The most recent eruption from these fields occurred in the post-Islamic era, around the 7th century. Driving into the fields was out of the question and my search led me to a tour company operating from Riyadh.
Surreal landscapes scarred by lava are just part of the remarkable natural wonders to view at Harrat Khaybar.
A mosque provides one of the few man-made things to see in the area.
Sharp, jagged rocks dot the landscape at Harrat Khaybar.
Although they were not running any tours to Harrat Khaybar, they connected me with a guide from Al Hait (not far from Madinah) who knew the area well.
I landed in Madinah on Friday morning and met Munawar my local guide, after Friday prayer.
The drive from Al Hait to the area was just over an hour and remains on a paved road until reaching the fields.

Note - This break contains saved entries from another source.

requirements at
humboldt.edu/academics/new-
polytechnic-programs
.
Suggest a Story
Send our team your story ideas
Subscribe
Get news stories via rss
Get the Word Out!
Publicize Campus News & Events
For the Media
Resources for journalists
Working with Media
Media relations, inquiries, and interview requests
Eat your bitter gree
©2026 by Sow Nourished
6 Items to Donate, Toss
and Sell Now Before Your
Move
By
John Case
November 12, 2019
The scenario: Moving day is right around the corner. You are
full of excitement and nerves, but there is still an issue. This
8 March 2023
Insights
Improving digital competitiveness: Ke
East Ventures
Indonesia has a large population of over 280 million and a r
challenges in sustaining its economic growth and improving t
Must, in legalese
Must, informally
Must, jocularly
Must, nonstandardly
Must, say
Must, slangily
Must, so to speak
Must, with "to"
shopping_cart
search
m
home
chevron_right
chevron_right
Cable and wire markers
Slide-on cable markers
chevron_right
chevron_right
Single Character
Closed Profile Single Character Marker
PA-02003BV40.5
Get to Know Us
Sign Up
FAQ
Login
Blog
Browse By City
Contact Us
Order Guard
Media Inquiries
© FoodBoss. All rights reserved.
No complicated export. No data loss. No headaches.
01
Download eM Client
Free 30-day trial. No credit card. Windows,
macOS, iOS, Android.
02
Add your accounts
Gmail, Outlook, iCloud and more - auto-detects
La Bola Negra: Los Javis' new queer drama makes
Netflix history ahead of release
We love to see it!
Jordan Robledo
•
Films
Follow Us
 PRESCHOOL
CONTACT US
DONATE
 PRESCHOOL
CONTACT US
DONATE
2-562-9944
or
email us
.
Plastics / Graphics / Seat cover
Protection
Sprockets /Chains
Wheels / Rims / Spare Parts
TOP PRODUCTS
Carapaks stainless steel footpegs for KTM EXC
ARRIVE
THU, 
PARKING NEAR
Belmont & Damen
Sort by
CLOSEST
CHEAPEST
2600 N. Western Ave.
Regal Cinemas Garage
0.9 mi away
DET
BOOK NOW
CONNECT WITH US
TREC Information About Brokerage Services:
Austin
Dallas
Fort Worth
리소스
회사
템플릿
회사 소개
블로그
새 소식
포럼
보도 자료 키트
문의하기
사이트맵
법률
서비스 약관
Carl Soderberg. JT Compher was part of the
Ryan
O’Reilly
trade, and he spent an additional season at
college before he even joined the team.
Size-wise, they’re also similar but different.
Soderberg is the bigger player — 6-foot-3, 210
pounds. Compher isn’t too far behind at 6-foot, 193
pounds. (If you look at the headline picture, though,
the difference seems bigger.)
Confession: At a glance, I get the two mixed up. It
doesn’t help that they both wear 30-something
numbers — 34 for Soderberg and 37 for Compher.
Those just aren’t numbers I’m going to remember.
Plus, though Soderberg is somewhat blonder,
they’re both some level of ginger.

To enter the fields requires driving off road through its dark lapilli paved surface. As we entered the fields, our sights noticed something strange in the sky.
Sun halos are rare optical phenomena caused by light passing through suspended crystals in the clouds.
Just above Jebel Qidr, which was sitting at a good distance from us, a round beam of a rainbow-colored ring had formed circling the sun. We were witnessing a Sun Halo, a rare optical phenomenon caused by light passing through suspended crystals in the clouds. This would be the first time we had witnessed this in our lives.
Harrat Khaybar cave
A Cave Near Harrat Khaybar
The most spectacular aspect of Harrat Khaybar is the contrasting colors of the land and volcanoes. Dark, basaltic lava flows turned the field and volcano to a black color. Jebel Qidr, Jebel Aqir, and many more are black volcanoes.
But, Harrat Khaybar is home to unique and rarer white volcanoes as well. The white volcanoes are formed by magma that is rich in silica forming the igneous rock comendite, a type of rhyolite.
This form of white igneous rock is quite rare. In addition to the comendite, these white volcanoes also produced obsidian, a dark grey volcanic glass. The obsidian was highly prized by the Neolithic people (10,000 to 4,500 BC) who mined it to make tools.
Two white volcanoes in Harrat Khaybar stand out. Jebel Abiadh (White Mountain), at 2,093 meters, is the highest volcano in Harrat Khaybar. Jebel Baydah (Baydah is feminine term for white) has the largest crater with a diameter of 1,500 meters.
Remarkable contrasts make up the scenes at Harrat Khaybar.
The route up is steep on loose gravel. From its broad but thin rim, one can witness the cinder cone within the crater itself and the stunning contrasting landscape of the entire field.
From the rim of this white volcano, we could see behind its vast crater, Jebel Aqir, a black volcano. Nowhere in the world would one find such a diverse geology.
The sun had gotten pretty low by the time we finished our excursion of Jebel Baydah. At this point we decided to return. The experience was almost surreal. The unique, raw geology found in Harrat Khaybar makes it feel like another planet.